WHAT TO PRODUCE
Return each record word for word and omit the pictures.

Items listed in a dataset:
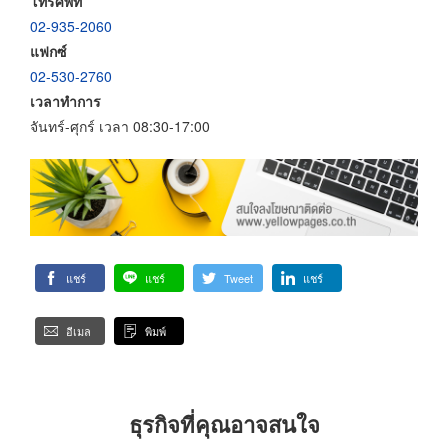
โทรศัพท์
02-935-2060
แฟกซ์
02-530-2760
เวลาทำการ
จันทร์-ศุกร์ เวลา 08:30-17:00
แชร์
แชร์
Tweet
แชร์
อีเมล
พิมพ์
ธุรกิจที่คุณอาจสนใจ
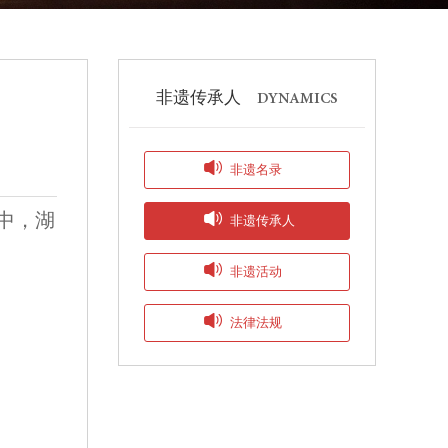
非遗传承人
DYNAMICS

非遗名录
其中，湖

非遗传承人

非遗活动

法律法规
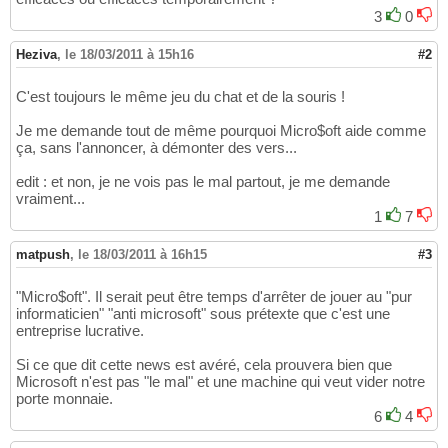
3
0
Heziva
,
le 18/03/2011 à 15h16
#2
C'est toujours le même jeu du chat et de la souris !
Je me demande tout de même pourquoi Micro$oft aide comme
ça, sans l'annoncer, à démonter des vers...
edit : et non, je ne vois pas le mal partout, je me demande
vraiment...
1
7
matpush
,
le 18/03/2011 à 16h15
#3
"Micro$oft". Il serait peut être temps d'arrêter de jouer au "pur
informaticien" "anti microsoft" sous prétexte que c'est une
entreprise lucrative.
Si ce que dit cette news est avéré, cela prouvera bien que
Microsoft n'est pas "le mal" et une machine qui veut vider notre
porte monnaie.
6
4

ANSWER SECTION
โทรศัพท์
02-935-2060
แฟกซ์
02-530-2760
เวลาทำการ
จันทร์-ศุกร์ เวลา 08:30-17:00
แชร์
แชร์
Tweet
แชร์
อีเมล
พิมพ์
ธุรกิจที่คุณอาจสนใจ
非遗传承人
DYNAMICS

非遗名录
其中，湖

非遗传承人

非遗活动

法律法规
3
0
Heziva
,
le 18/03/2011 à 15h16
#2
C'est toujours le même jeu du chat et de la souris !
Je me demande tout de même pourquoi Micro$oft aide comme
ça, sans l'annoncer, à démonter des vers...
edit : et non, je ne vois pas le mal partout, je me demande
vraiment...
1
7
matpush
,
le 18/03/2011 à 16h15
#3
"Micro$oft". Il serait peut être temps d'arrêter de jouer au "pur
informaticien" "anti microsoft" sous prétexte que c'est une
entreprise lucrative.
Si ce que dit cette news est avéré, cela prouvera bien que
Microsoft n'est pas "le mal" et une machine qui veut vider notre
porte monnaie.
6
4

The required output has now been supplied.